Your goal — Below are the entries; return every line among them that holds the word "тарталетках".

Transcribed page contents:
Content starts
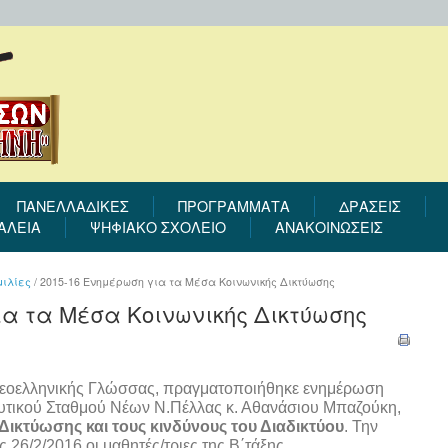
ΠΑΝΕΛΛΑΔΙΚΕΣ
ΠΡΟΓΡΆΜΜΑΤΑ
ΔΡΆΣΕΙΣ
ΑΛΕΙΑ
ΨΗΦΙΑΚΟ ΣΧΟΛΕΙΟ
ΑΝΑΚΟΙΝΩΣΕΙΣ
ιλίες
/
2015-16 Ενημέρωση για τα Μέσα Κοινωνικής Δικτύωσης
ια τα Μέσα Κοινωνικής Δικτύωσης
 Νεοελληνικής Γλώσσας, πραγματοποιήθηκε ενημέρωση
υτικού Σταθμού Νέων Ν.Πέλλας κ. Αθανάσιου Μπαζούκη,
Δικτύωσης και τους κινδύνους του Διαδικτύου
. Την
6/2/2016 οι μαθητές/τριες της Β΄τάξης.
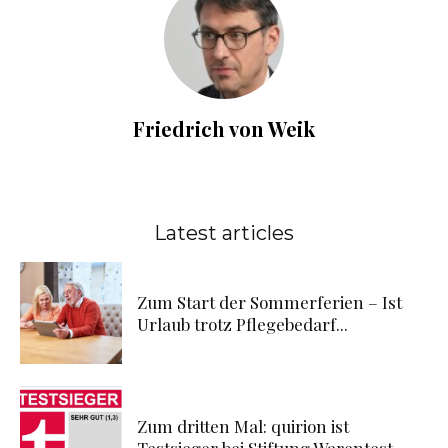
Friedrich von Weik
Latest articles
Zum Start der Sommerferien – Ist
Urlaub trotz Pflegebedarf...
Zum dritten Mal: quirion ist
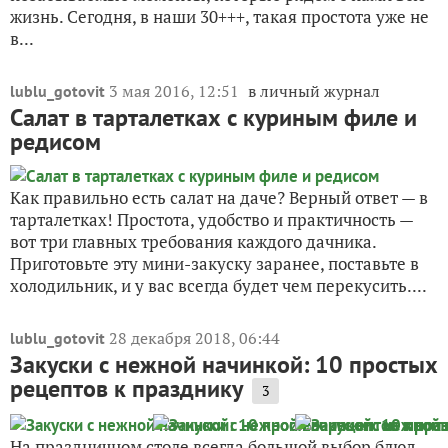
жизнь. Сегодня, в наши 30+++, такая простота уже не
в...
3 мая 2016, 12:51
в личный журнал
lublu_gotovit
Салат в тарталетках с куриным филе и
редисом
Как правильно есть салат на даче? Верный ответ — в
тарталетках! Простота, удобство и практичность —
вот три главных требования каждого дачника.
Приготовьте эту мини-закуску заранее, поставьте в
холодильник, и у вас всегда будет чем перекусить....
28 декабря 2018, 06:44
lublu_gotovit
Закуски с нежной начинкой: 10 простых
рецептов к празднику
3
На праздничном столе всегда большой выбор блюд,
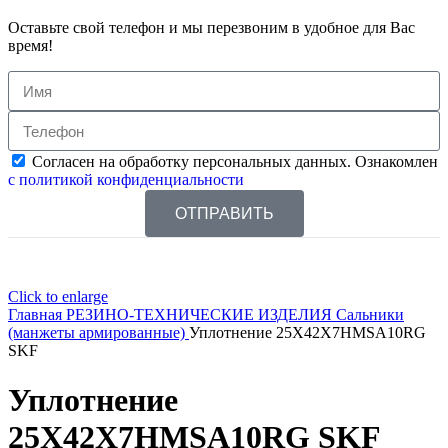
Оставьте свой телефон и мы перезвоним в удобное для Вас
время!
Согласен на обработку персональных данных. Ознакомлен
с политикой конфиденциальности
ОТПРАВИТЬ
Click to enlarge
Главная
РЕЗИНО-ТЕХНИЧЕСКИЕ ИЗДЕЛИЯ
Сальники
(манжеты армированные)
Уплотнение 25X42X7HMSA10RG
SKF
Уплотнение
25X42X7HMSA10RG SKF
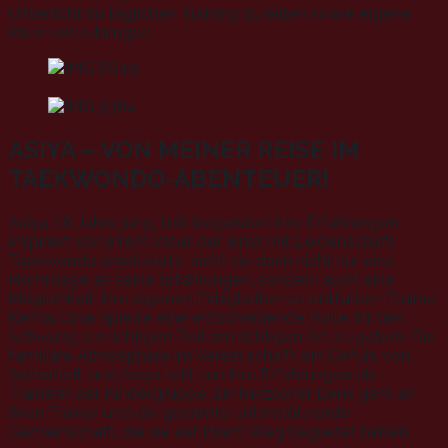
Unterricht im täglichen Training zu leiten sowie eigene
Ideen einzubringen.
ASIYA – VON MEINER REISE IM
TAEKWONDO-ABENTEUER!
Asiya, 16 Jahre jung, teilt begeistert ihre Erfahrungen.
Inspiriert von ihrem Vater, der einst mit Leidenschaft
Taekwondo praktizierte, sieht sie darin nicht nur eine
Hommage an seine Erfahrungen, sondern auch eine
Möglichkeit, ihre eigenen Fähigkeiten zu entfalten. Trainer
Kemal Cinar spielte eine entscheidende Rolle, ihr den
Schwung zur richtigen Zeit am richtigen Ort zu geben. Die
familiäre Atmosphäre im Verein schafft ein Gefühl von
Sicherheit, und Asiya teilt nun ihre Erfahrungen als
Trainerin der Kindergruppe. Ein herzlicher Dank geht an
ihren Trainer und die gesamte unterstützende
Gemeinschaft, die sie auf ihrem Weg begleitet haben.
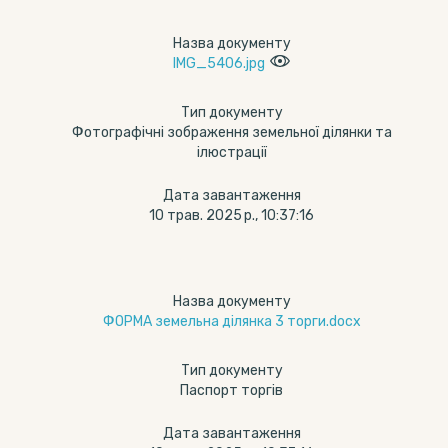
Назва документу
IMG_5406.jpg
Тип документу
Фотографічні зображення земельної ділянки та
ілюстрації
Дата завантаження
10 трав. 2025 р., 10:37:16
Назва документу
ФОРМА земельна ділянка 3 торги.docx
Тип документу
Паспорт торгів
Дата завантаження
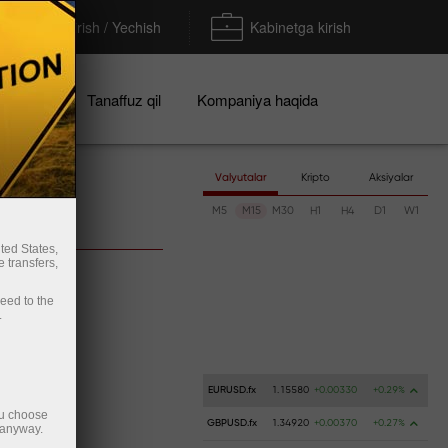
To'ldirish / Yechish
Kabinetga kirish
iyalar
Tanaffuz qil
Kompaniya haqida
Valyutalar
Kripto
Aksiyalar
M5
M15
M30
H1
H4
D1
W1
ted States,
 transfers,
ceed to the
.
EURUSD.fx
1.15580
+0.00330
+0.29%
ou choose
GBPUSD.fx
1.34920
+0.00370
+0.27%
 anyway.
Content ends
Written solution —
Салат в тарталетках с куриным филе и
тарталетках! Простота, удобство и практичность —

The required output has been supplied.